● Work task
Set down each entry exactly as given; pictures should not appear in the copy.

● Given data
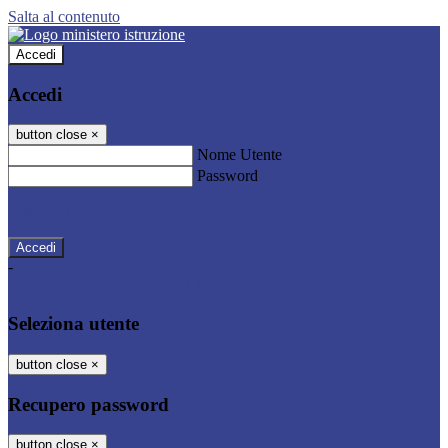
Salta al contenuto
Accedi
Accedi
button close
×
Nome Utente
Password
Password dimenticata?
-
Entra con SPID
Entra con CIE
Seleziona utente
button close
×
Recupero password
button close
×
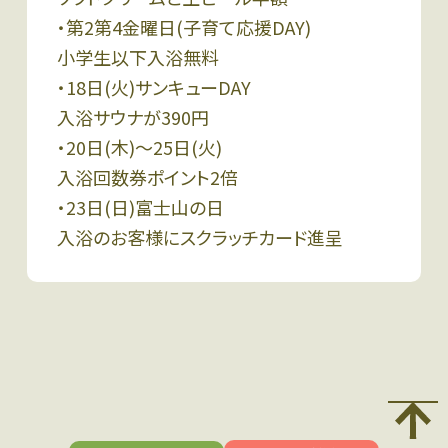
・第2第4金曜日(子育て応援DAY)
小学生以下入浴無料
・18日(火)サンキューDAY
入浴サウナが390円
・20日(木)〜25日(火)
入浴回数券ポイント2倍
・23日(日)富士山の日
入浴のお客様にスクラッチカード進呈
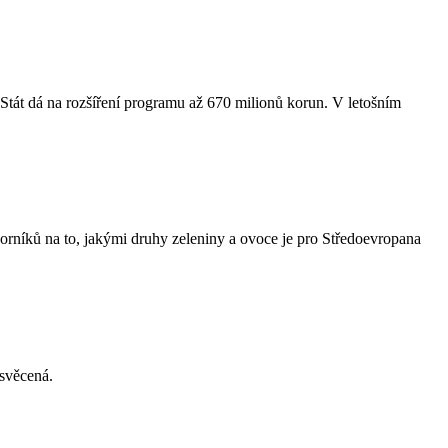
Stát dá na rozšíření programu až 670 milionů korun. V letošním
rníků na to, jakými druhy zeleniny a ovoce je pro Středoevropana
svěcená.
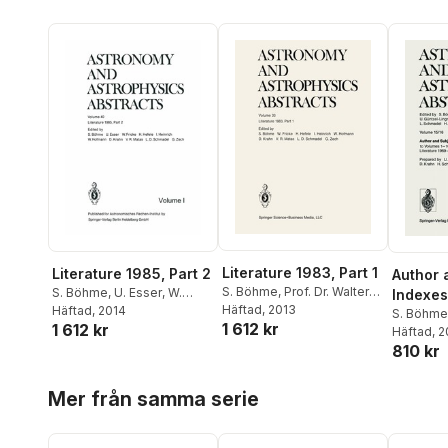
Literature 1983, Part 1
Literature 1985, Part 2
Author 
S. Böhme
,
Prof. Dr. Walter
S. Böhme
,
U. Esser
,
W.
Indexes
Fricke
Häftad
,
, 2013
H. Hefele
,
I.
Fricke
Häftad
,
, 2014
H. Hefele
,
I.
10 Lite
S. Böhme
1 612 kr
Heinrich
,
W. Hofmann
,
D.
1 612 kr
Heinrich
,
W. Hofmann
,
D.
Fricke
Häftad
,
, 
U.
1973
Krahn
,
V. R. Matas
,
Dr. Lutz
Krahn
,
V. R. Matas
,
L. D.
810 kr
I. Heinric
D. Schmadel
,
G. Zech
Schmadel
,
G. Zech
Krahn
,
L.
Hoppa över listan
Scholl
,
G.
Mer från samma serie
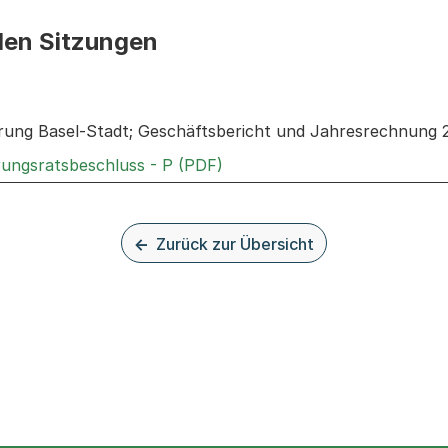
den Sitzungen
n: Informationen zu den Sitzungen zum Geschäft
ung Basel-Stadt; Geschäftsbericht und Jahresrechnung 
Externer Link, wird in einem
rungsratsbeschluss - P (PDF)
Zurück zur Übersicht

● Result below
Salta al contenuto
Accedi
Accedi
button close
×
Nome Utente
Password
Password dimenticata?
-
Entra con SPID
Entra con CIE
Seleziona utente
button close
×
Recupero password
button close
×
・第2第4金曜日(子育て応援DAY)
小学生以下入浴無料
・18日(火)サンキューDAY
入浴サウナが390円
・20日(木)〜25日(火)
入浴回数券ポイント2倍
・23日(日)富士山の日
入浴のお客様にスクラッチカード進呈
Stát dá na rozšíření programu až 670 milionů korun. V letošním
rníků na to, jakými druhy zeleniny a ovoce je pro Středoevropana
svěcená.
Literature 1983, Part 1
Literature 1985, Part 2
Author 
S. Böhme
,
Prof. Dr. Walter
S. Böhme
,
U. Esser
,
W.
Indexes
Fricke
Häftad
,
, 2013
H. Hefele
,
I.
Fricke
Häftad
,
, 2014
H. Hefele
,
I.
10 Lite
S. Böhme
1 612 kr
Heinrich
,
W. Hofmann
,
D.
1 612 kr
Heinrich
,
W. Hofmann
,
D.
Fricke
Häftad
,
, 
U.
1973
Krahn
,
V. R. Matas
,
Dr. Lutz
Krahn
,
V. R. Matas
,
L. D.
810 kr
I. Heinric
D. Schmadel
,
G. Zech
Schmadel
,
G. Zech
Krahn
,
L.
Hoppa över listan
Scholl
,
G.
Mer från samma serie
den Sitzungen
n: Informationen zu den Sitzungen zum Geschäft
ung Basel-Stadt; Geschäftsbericht und Jahresrechnung 
Externer Link, wird in einem
rungsratsbeschluss - P (PDF)
Zurück zur Übersicht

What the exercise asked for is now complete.